Lembaga keagamaan mengalami proses perubahan dalam konteks perubahan masyarakat. Dalam masyarakat modern yang sakral memiliki sedikit atau tidak ada tempat, bahwa masyarakat mengalami proses ‘desakrilisasi’. Ini berarti bahwa kekuatan supranatural tidak lagi dilihat sebagai pengendali dunia. Tindakan tidak diarahkan oleh keyakinan agama.

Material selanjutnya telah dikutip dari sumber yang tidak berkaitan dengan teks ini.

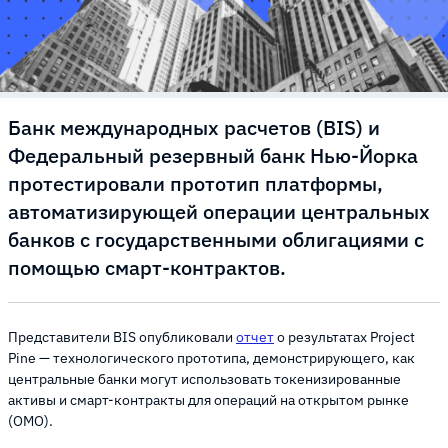
Банк международных расчетов (BIS) и
Федеральный резервный банк Нью-Йорка
протестировали прототип платформы,
автоматизирующей операции центральных
банков с государственными облигациями с
помощью смарт-контрактов.
Представители BIS опубликовали
отчет
о результатах Project
Pine — технологического прототипа, демонстрирующего, как
центральные банки могут использовать токенизированные
активы и смарт-контракты для операций на открытом рынке
(OMO).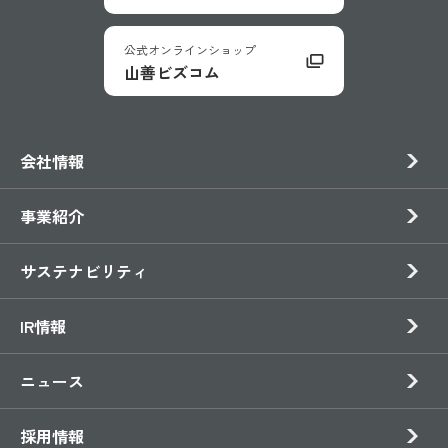
公式オンラインショップ
山善ビズコム
会社情報
事業紹介
サステナビリティ
IR情報
ニュース
採用情報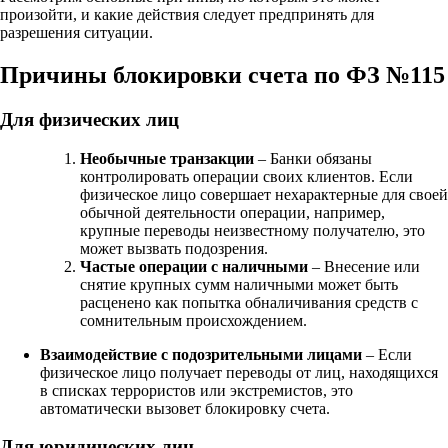
произойти, и какие действия следует предпринять для
разрешения ситуации.
Причины блокировки счета по ФЗ №115
Для физических лиц
Необычные транзакции
– Банки обязаны
контролировать операции своих клиентов. Если
физическое лицо совершает нехарактерные для своей
обычной деятельности операции, например,
крупные переводы неизвестному получателю, это
может вызвать подозрения.
Частые операции с наличными
– Внесение или
снятие крупных сумм наличными может быть
расценено как попытка обналичивания средств с
сомнительным происхождением.
Взаимодействие с подозрительными лицами
– Если
физическое лицо получает переводы от лиц, находящихся
в списках террористов или экстремистов, это
автоматически вызовет блокировку счета.
Для юридических лиц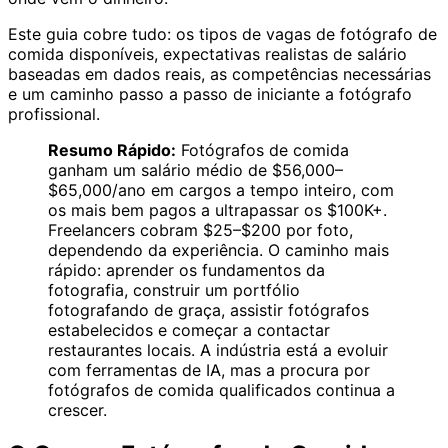
Este guia cobre tudo: os tipos de vagas de fotógrafo de
comida disponíveis, expectativas realistas de salário
baseadas em dados reais, as competências necessárias
e um caminho passo a passo de iniciante a fotógrafo
profissional.
Resumo Rápido:
Fotógrafos de comida
ganham um salário médio de $56,000–
$65,000/ano em cargos a tempo inteiro, com
os mais bem pagos a ultrapassar os $100K+.
Freelancers cobram $25–$200 por foto,
dependendo da experiência. O caminho mais
rápido: aprender os fundamentos da
fotografia, construir um portfólio
fotografando de graça, assistir fotógrafos
estabelecidos e começar a contactar
restaurantes locais. A indústria está a evoluir
com ferramentas de IA, mas a procura por
fotógrafos de comida qualificados continua a
crescer.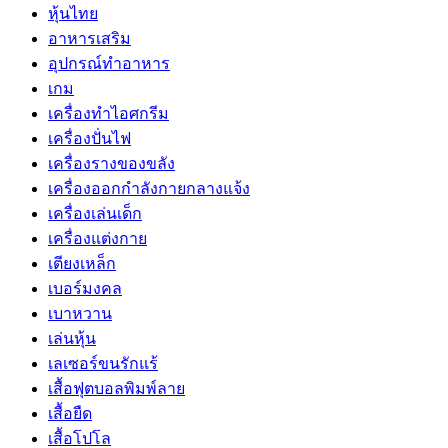
หุ้นไทย
อาหารเสริม
อุปกรณ์ทำอาหาร
เกม
เครื่องทำไอศกรีม
เครื่องปั่นไฟ
เครื่องรางของขลัง
เครื่องออกกำลังกายกลางแจ้ง
เครื่องเล่นเด็ก
เครื่องแต่งกาย
เตียงเหล็ก
เบอร์มงคล
เบาหวาน
เล่นหุ้น
เลเซอร์ขนรักแร้
เสื้อฟุตบอลพิมพ์ลาย
เสื้อยืด
เสื้อโปโล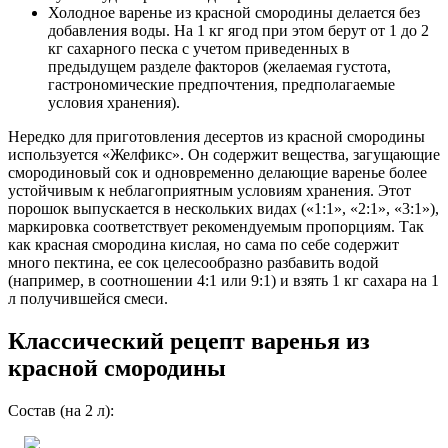
Холодное варенье из красной смородины делается без
добавления воды. На 1 кг ягод при этом берут от 1 до 2
кг сахарного песка с учетом приведенных в
предыдущем разделе факторов (желаемая густота,
гастрономические предпочтения, предполагаемые
условия хранения).
Нередко для приготовления десертов из красной смородины
используется «Желфикс». Он содержит вещества, загущающие
смородиновый сок и одновременно делающие варенье более
устойчивым к неблагоприятным условиям хранения. Этот
порошок выпускается в нескольких видах («1:1», «2:1», «3:1»),
маркировка соответствует рекомендуемым пропорциям. Так
как красная смородина кислая, но сама по себе содержит
много пектина, ее сок целесообразно разбавить водой
(например, в соотношении 4:1 или 9:1) и взять 1 кг сахара на 1
л получившейся смеси.
Классический рецепт варенья из
красной смородины
Состав (на 2 л):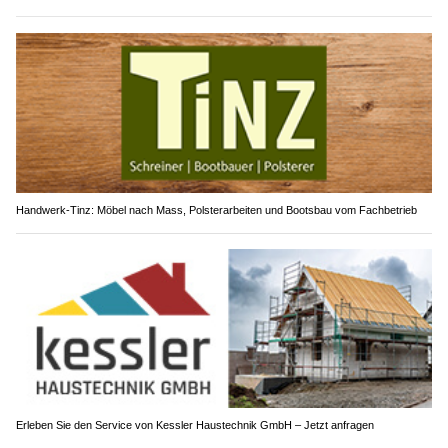
Handwerk-Tinz: Möbel nach Mass, Polsterarbeiten und Bootsbau vom Fachbetrieb
Erleben Sie den Service von Kessler Haustechnik GmbH – Jetzt anfragen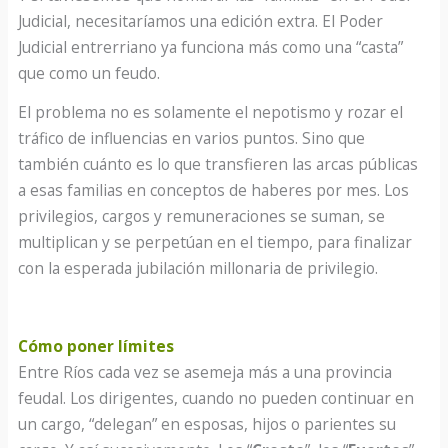
Judicial, necesitaríamos una edición extra. El Poder
Judicial entrerriano ya funciona más como una “casta”
que como un feudo.
El problema no es solamente el nepotismo y rozar el
tráfico de influencias en varios puntos. Sino que
también cuánto es lo que transfieren las arcas públicas
a esas familias en conceptos de haberes por mes. Los
privilegios, cargos y remuneraciones se suman, se
multiplican y se perpetúan en el tiempo, para finalizar
con la esperada jubilación millonaria de privilegio.
Cómo poner límites
Entre Ríos cada vez se asemeja más a una provincia
feudal. Los dirigentes, cuando no pueden continuar en
un cargo, “delegan” en esposas, hijos o parientes su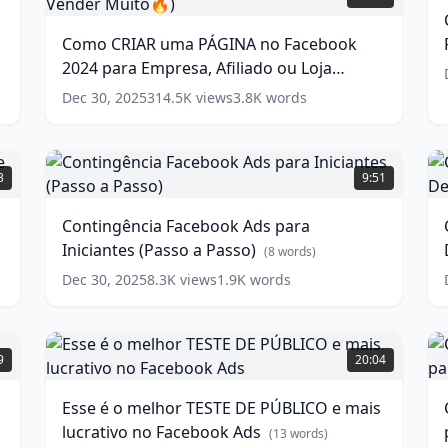
F
uma
A
PÁGINA
Como CRIAR uma PÁGINA no Facebook
no
P
2024 para Empresa, Afiliado ou Loja
Facebook
D
2024
(Hacks para Vender Muito🔥)
(
16
words)
Dec 30, 2025
314.5K
views
3.8K
words
w
para
Empresa,
Afiliado
Contingência
ou
Facebook
3
9:51
Loja
Ads
(Hacks
para
-
Contingência Facebook Ads para
para
Iniciantes
G
Iniciantes (Passo a Passo)
Vender
(Passo
D
(
8
words)
Muito
a
p
Dec 30, 2025
8.3K
views
1.9K
words
🔥)
Passo)
I
(
16
(
(
8
words)
a
words)
Esse
P
é
C
9
20:04
o
melhor
w
Esse é o melhor TESTE DE PÚBLICO e mais
TESTE
lucrativo no Facebook Ads
DE
(
13
words)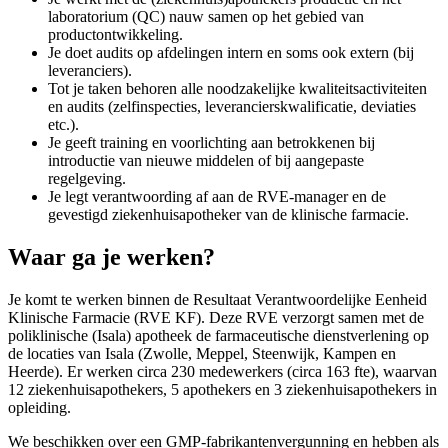
laboratorium (QC) nauw samen op het gebied van
productontwikkeling.
Je doet audits op afdelingen intern en soms ook extern (bij
leveranciers).
Tot je taken behoren alle noodzakelijke kwaliteitsactiviteiten
en audits (zelfinspecties, leverancierskwalificatie, deviaties
etc.).
Je geeft training en voorlichting aan betrokkenen bij
introductie van nieuwe middelen of bij aangepaste
regelgeving.
Je legt verantwoording af aan de RVE-manager en de
gevestigd ziekenhuisapotheker van de klinische farmacie.
Waar ga je werken?
Je komt te werken binnen de Resultaat Verantwoordelijke Eenheid
Klinische Farmacie (RVE KF). Deze RVE verzorgt samen met de
poliklinische (Isala) apotheek de farmaceutische dienstverlening op
de locaties van Isala (Zwolle, Meppel, Steenwijk, Kampen en
Heerde). Er werken circa 230 medewerkers (circa 163 fte), waarvan
12 ziekenhuisapothekers, 5 apothekers en 3 ziekenhuisapothekers in
opleiding.
We beschikken over een GMP-fabrikantenvergunning en hebben als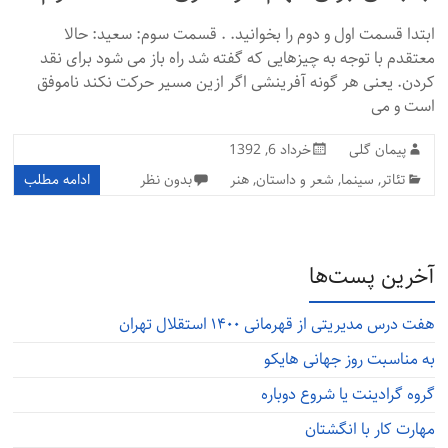
ابتدا قسمت اول و دوم را بخوانید. . قسمت سوم: سعید: حالا
معتقدم با توجه به چیزهایی که گفته شد راه باز می شود برای نقد
کردن. یعنی هر گونه آفرینشی اگر ازین مسیر حرکت نکند ناموفق
است و می
پیمان گلی
خرداد 6, 1392
تئاتر
,
سینما
,
شعر و داستان
,
هنر
بدون نظر
ادامه مطلب
آخرین پست‌ها
هفت درس مدیریتی از قهرمانی ۱۴۰۰ استقلال تهران
به مناسبت روز جهانی هایکو
گروه گرادینت یا شروع دوباره
مهارت کار با انگشتان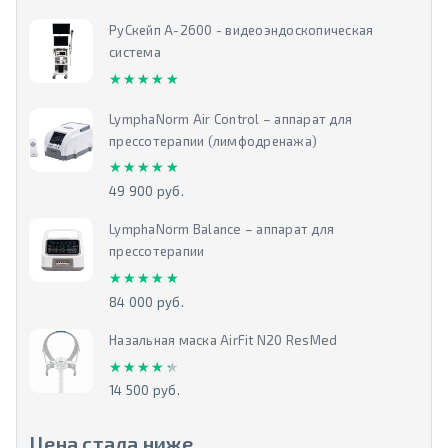
РуСкейп А-2600 - видеоэндоскопическая
система
★★★★★
★★★★★
LymphaNorm Air Control – аппарат для
прессотерапии (лимфодренажа)
★★★★★
★★★★★
49 900 руб.
LymphaNorm Balance – аппарат для
прессотерапии
★★★★★
★★★★★
84 000 руб.
Назальная маска AirFit N20 ResMed
★★★★★
★★★★★
14 500 руб.
Цена стала ниже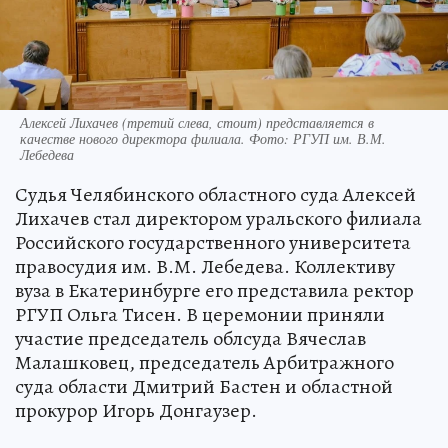
Алексей Лихачев (третий слева, стоит) представляется в
качестве нового директора филиала. Фото: РГУП им. В.М.
Лебедева
Судья Челябинского областного суда Алексей
Лихачев стал директором уральского филиала
Российского государственного университета
правосудия им. В.М. Лебедева. Коллективу
вуза в Екатеринбурге его представила ректор
РГУП Ольга Тисен. В церемонии приняли
участие председатель облсуда Вячеслав
Малашковец, председатель Арбитражного
суда области Дмитрий Бастен и областной
прокурор Игорь Донгаузер.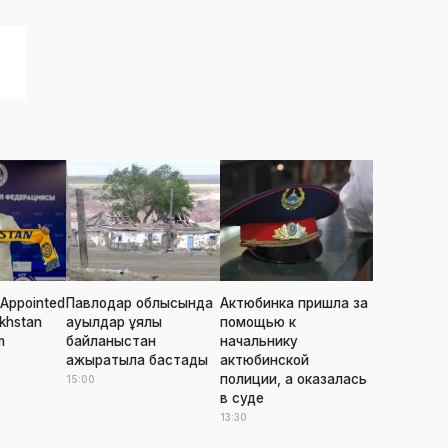
Appointed
Павлодар облысында
Актюбинка пришла за
khstan
ауылдар ұялы
помощью к
m
байланыстан
начальнику
ажыратыла бастады
актюбинской
полиции, а оказалась
15:00
в суде
13:30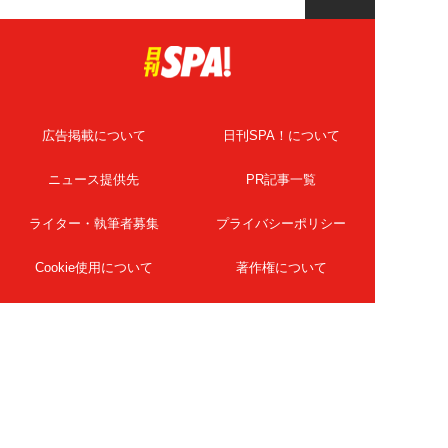
広告掲載について
日刊SPA！について
ニュース提供先
PR記事一覧
ライター・執筆者募集
プライバシーポリシー
Cookie使用について
著作権について
運営会社
記事使用について
お問い合わせ
よくある質問
扶桑社Webメディア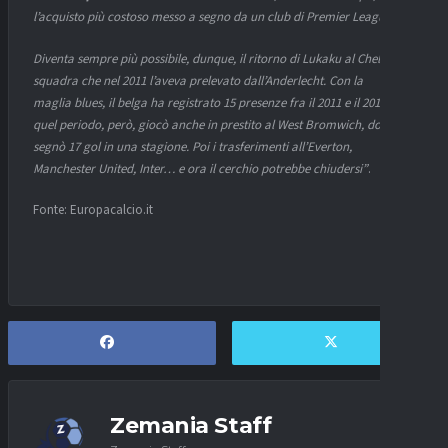
l’acquisto più costoso messo a segno da un club di Premier League.
Diventa sempre più possibile, dunque, il ritorno di Lukaku al Chelsea, la
squadra che nel 2011 l’aveva prelevato dall’Anderlecht. Con la
maglia blues, il belga ha registrato 15 presenze fra il 2011 e il 2013. In
quel periodo, però, giocò anche in prestito al West Bromwich, dove
segnò 17 gol in una stagione. Poi i trasferimenti all’Everton,
Manchester United, Inter… e ora il cerchio potrebbe chiudersi”
.
Fonte: Europacalcio.it
Zemania Staff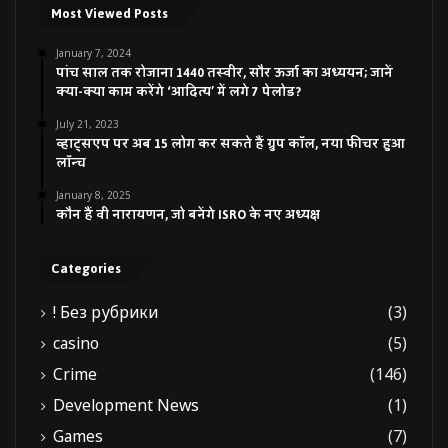
Most Viewed Posts
January 7, 2024
पांच साल तक रोजाना 1440 तस्वीर, सौर ऊर्जा का अध्ययन; जानें
क्या-क्या काम करेंगे ‘आदित्य’ में लगे 7 पेलोड?
July 21, 2023
व्हाट्सएप पर अब 15 लोग कर सकते हैं ग्रुप कॉल, नया फीचर हुआ
लॉन्च
January 8, 2025
कौन हैं वी नारायणन, जो बनेंगे ISRO के नए अध्यक्ष
Categories
! Без рубрики
(3)
casino
(5)
Crime
(146)
Development News
(1)
Games
(7)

Orang-orang dalam masyarakat modern semakin memandang dunia dan kehidupan mereka sendiri tanpa memanfaatkan interpretasi agama. Akibatnya terjadi ‘sekularisasi kesadaran’. Berger berpendapat bahwa ‘variabel yang menentukan untuk sekularisasi adalah proses rasionalisasi’. Itulah prasyarat bagi setiap masyarakat industri modern.

Sekularisasi juga mengimplikasikan rasionalitas. Wilson berpendapat bahwa pandangan dunia yang rasional adalah energi agama. Ini didasarkan pada pengujian argumen dan keyakinan dengan prosedur rasional, pada penegasan kebenaran melalui faktor-faktor yang dapat diukur dan diukur secara objektif.

Agama didasarkan pada iman. Klaim kebenarannya tidak dapat diuji dengan prosedur rasional. Pandangan dunia yang rasional menolak iman yang menjadi dasar agama. Ini menghilangkan misteri, sihir dan otoritas agama. Seorang pria sekuler lebih menekankan pada hukum fisik daripada kekuatan supranatural.

Proses sekularisasi sebagai komponen terpenting dari proses modernisasi terjadi dalam berbagai bentuk di berbagai masyarakat kontemporer. Seperti modernisasi, proses ini baik dan diinginkan untuk kesejahteraan umat manusia. Akhirnya, itu adalah produk dan proses.